Allâhü Teâlâ şöyle buyurdu (meâlen):: “...Ve senden evvel hiçbir resûl göndermedik ki, ona: Muhakkak ki benden başka ilâh yoktur. O hâlde bana ibadet ediniz, diye vahyetmiş olmayalım.”
(Enbiyâ Sûresi, âyet 25)
Hicrî: 20 Şaban 1442 Fazilet Takvim
ÂHİRET İŞLERİNDE PEYGAMBERLERE İHTİYAÇ
Âhiret işlerinde peygamberlere ve şeriatlere ihtiyaç şu şekildedir: Şeriatin, âhiret ile alâkalı olan itikâdî ve amelî bütün hükümlerini bildirecek ve beyan edecek bir zâta ihtiyaç vardır. Çünkü insan, kendi aklıyla âhirete dâir malumât sahibi olamaz. Âhiret hâllerinden haberdâr olmak vahiy yoluyla mümkündür. Bu da ancak bir peygamber vasıtasıyla olabilir.
Peygamberler; dünyanın fânî olduğunu bildirdikten sonra âhiretin ebedî bir yurt ve mülk olduğununu haber verirler.
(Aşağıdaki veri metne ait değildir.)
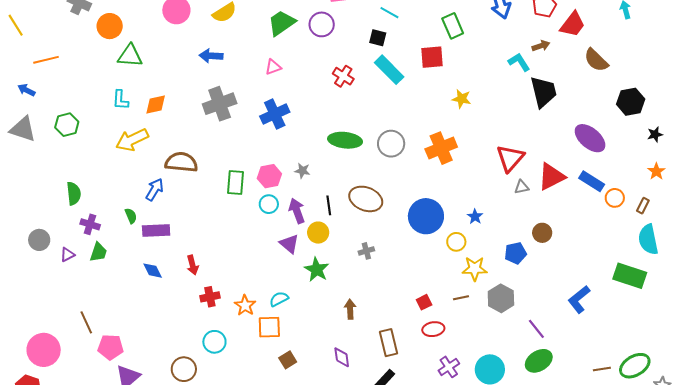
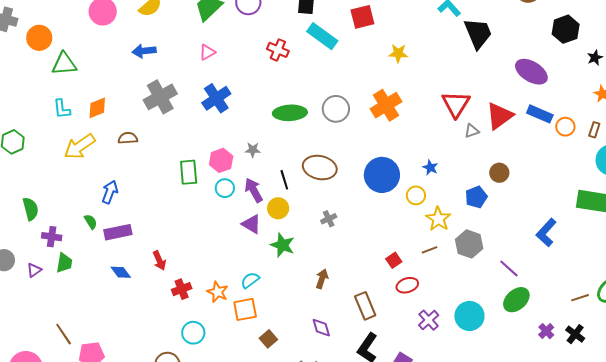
brown semicircle: (181, 162) -> (128, 138), moved, size x0.6
yellow star: (475, 269) -> (438, 219), turned -30
brown arrow: (350, 309) -> (322, 279), turned 30

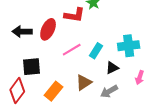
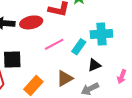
red ellipse: (48, 29) -> (31, 22), turned 50
cyan cross: (129, 46) -> (101, 34), moved

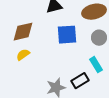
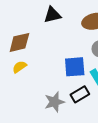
blue square: (67, 35) -> (75, 67), moved

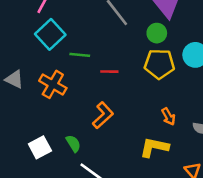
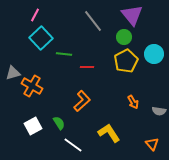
yellow pentagon: (159, 64) -> (126, 61), turned -30
gray triangle: (14, 79) -> (13, 73), turned -42
orange cross: (53, 84) -> (32, 86), moved
yellow L-shape: (154, 147) -> (109, 133), moved, turned 45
Orada mümin, sâlih ve itaatkâr kimselere Allâhü Teâlâ’nın sırf fazlından ve kereminden büyük sevap ve cennette yüce dereceler ve birçok ebedî nimetler ihsan edeceğini haber verirler. Bu hususta âyet-i kerîmede şöyle buyrulmuştur (meâlen): “…Ve sizin için orada (cennette) nefislerinizin hoşlandığı her şey vardır ve sizin için orada ne isterseniz vardır.” (Fussılet Sûresi, âyet 31)
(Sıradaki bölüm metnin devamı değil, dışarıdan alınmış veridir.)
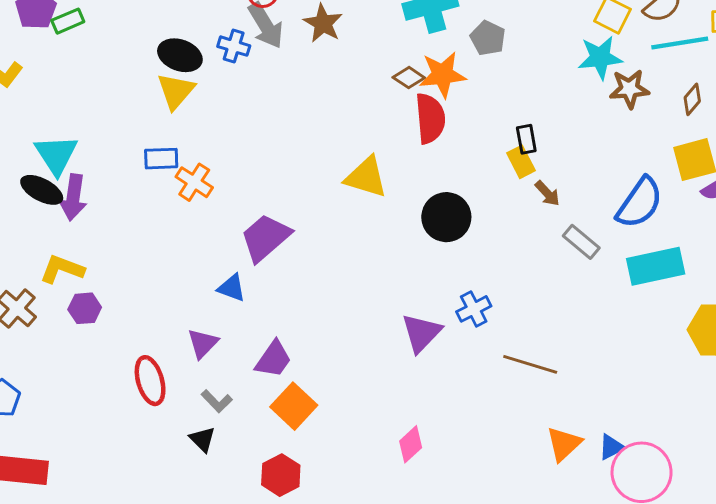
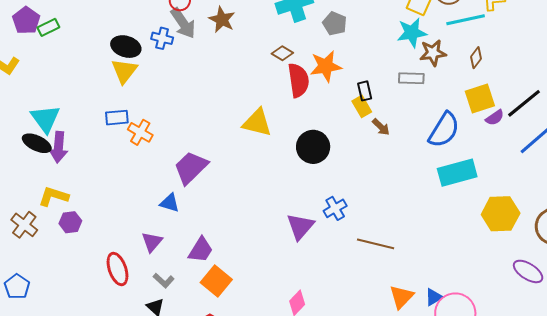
orange star: (442, 75) -> (326, 66), moved
gray rectangle: (581, 242) -> (411, 78), moved, turned -35

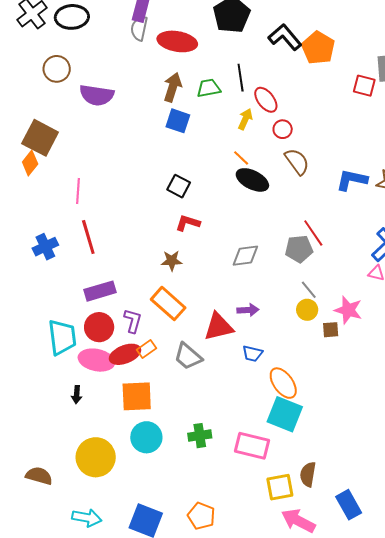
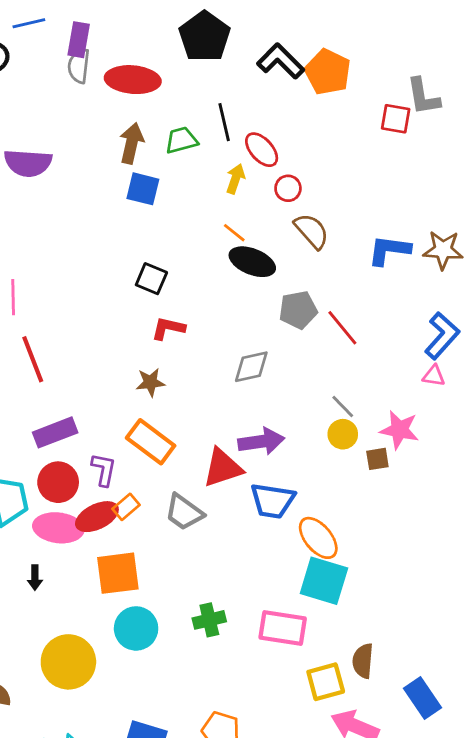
gray pentagon: (299, 249) -> (298, 310), moved
purple arrow: (248, 310) -> (261, 441), size x1.5
blue trapezoid: (252, 354) -> (272, 501), size x1.6

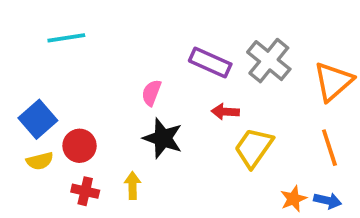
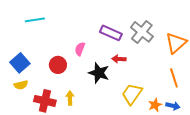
black star: (163, 138) -> (99, 73), moved
red circle: (80, 146) -> (58, 65), moved
yellow trapezoid: (254, 148) -> (132, 94), moved
red cross: (85, 191) -> (45, 101), size x1.5

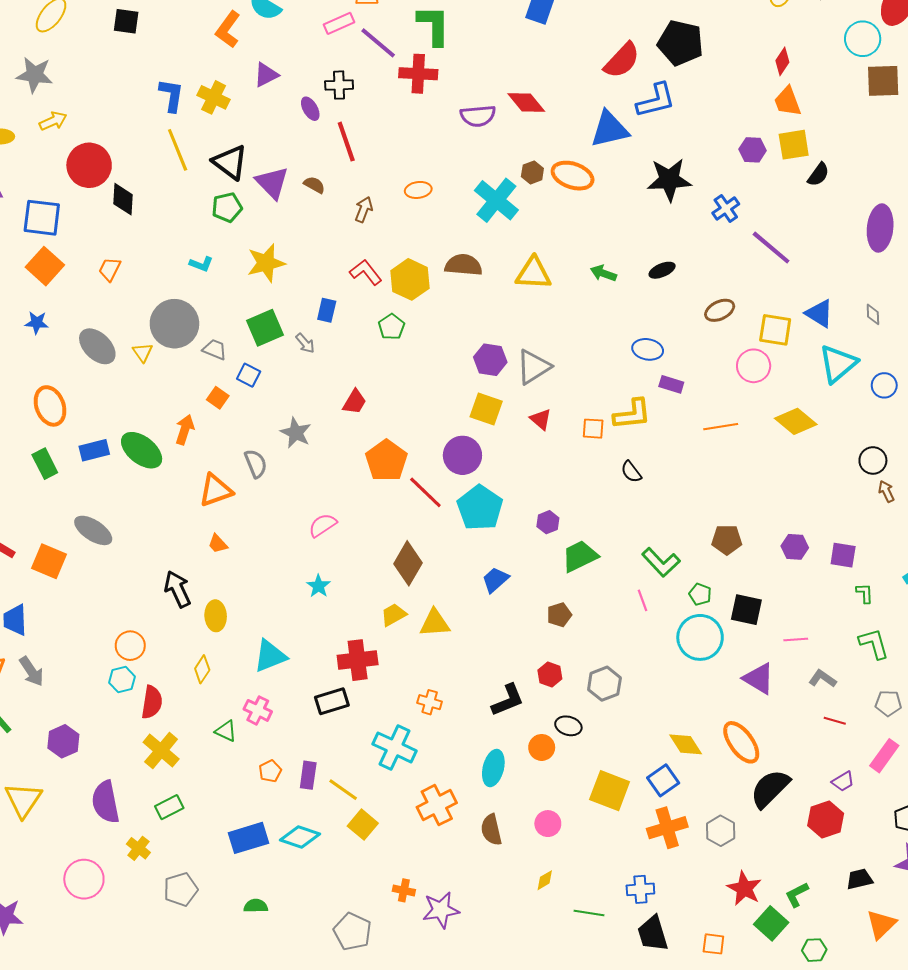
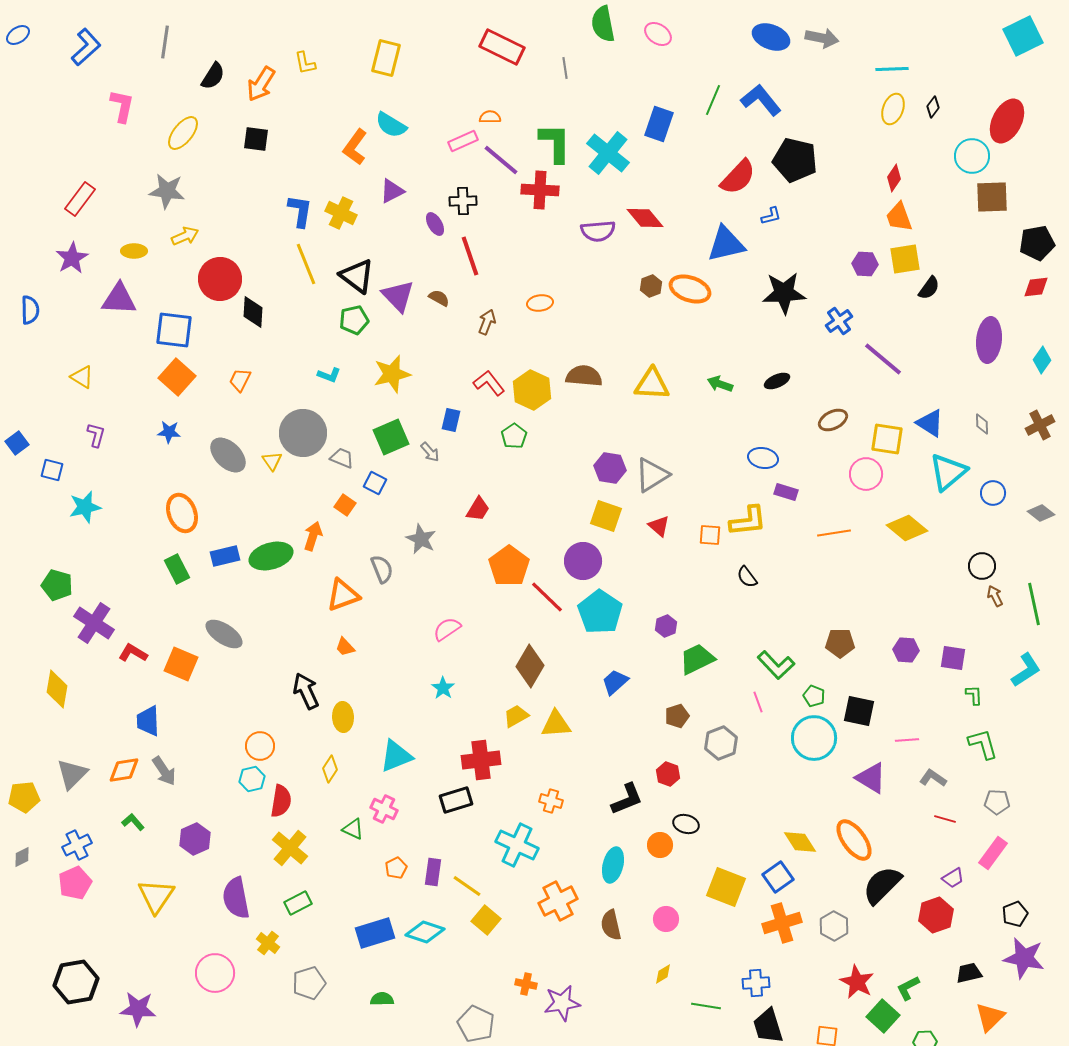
blue L-shape: (656, 100) -> (771, 216), size x0.5
cyan cross: (496, 200) -> (608, 153), moved
green ellipse: (142, 450) -> (271, 556), turned -54
gray hexagon: (604, 684) -> (721, 743), moved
Cebbâr ve Kahhâr olan Allâhü Teâlâ indinde, küfür ehli olanlar için ebedî cehennem azâbı olduğu, günahkâr ve âsî olanlar için ise elîm bir azâbın olduğu, âyet-i kerîmede şöyle bildirilir (meâlen): “Şüphesiz o zakkum ağacı, çok günahkâr olanın yemeğidir ki, sıcak suyun kaynadığı gibi karınlar içinde kaynayacak(tır). (O), erimiş maden(ler) gibidir.” (Duhân Sûresi, âyet 43-46)
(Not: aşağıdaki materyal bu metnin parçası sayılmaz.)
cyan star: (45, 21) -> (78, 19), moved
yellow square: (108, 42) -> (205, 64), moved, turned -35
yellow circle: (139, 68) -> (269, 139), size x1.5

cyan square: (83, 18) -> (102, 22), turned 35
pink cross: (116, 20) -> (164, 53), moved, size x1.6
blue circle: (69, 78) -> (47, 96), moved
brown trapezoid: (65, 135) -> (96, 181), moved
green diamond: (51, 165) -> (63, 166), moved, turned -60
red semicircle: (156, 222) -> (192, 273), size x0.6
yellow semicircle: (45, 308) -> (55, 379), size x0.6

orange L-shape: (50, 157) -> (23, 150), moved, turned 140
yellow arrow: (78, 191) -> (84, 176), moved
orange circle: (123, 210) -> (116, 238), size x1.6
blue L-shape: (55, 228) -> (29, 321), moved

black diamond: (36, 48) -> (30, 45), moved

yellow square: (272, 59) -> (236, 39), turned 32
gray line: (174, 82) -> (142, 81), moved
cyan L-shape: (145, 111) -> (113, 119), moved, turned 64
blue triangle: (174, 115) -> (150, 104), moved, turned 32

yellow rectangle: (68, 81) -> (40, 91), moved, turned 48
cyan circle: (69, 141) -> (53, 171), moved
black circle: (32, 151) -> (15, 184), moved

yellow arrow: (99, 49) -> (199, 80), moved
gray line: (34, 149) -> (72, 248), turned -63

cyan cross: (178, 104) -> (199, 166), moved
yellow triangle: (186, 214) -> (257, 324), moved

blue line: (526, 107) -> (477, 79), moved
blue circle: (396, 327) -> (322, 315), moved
Bununla beraber şunu da bilmek lâzımdır ki Peygamber Efendimiz (s.a.v.) bütün insanlara ve cinlere gönderilmiştir ve bu, sadece Peygamberimize mahsustur. Şu hâlde bütün insanlar ve cinler Peygamber Efendimizin ümmetidir. İman edenlere ‘ümmet-i icâbet’ denir. İman etmeyip küfredenlere ise ‘ümmet-i davet’ denir. Çünkü onlar davet edilmişlerdir lakin bu davete icâbet etmemişlerdir. Yahudî, Hıristiyan, Mecûsî ve diğer münkirlerin tamamı ümmet-i Muhammmed’den olup davette kaldılar, icâbet edemediler. Şimdi onlara Hıristiyan veya Yahudî denilmesi o milletler için bir lakabdır. Yoksa zamanımızdaki Yahudîleri Mûsâ aleyhisselâm’ın ümmeti veya Hıristiyanları Îsâ aleyhisselâm’ın ümmeti zannetmek, Muhammed Mustafa (s.a.v.) Efendimizin bütün insanlığa peygamber olduğunu inkâr etmektir.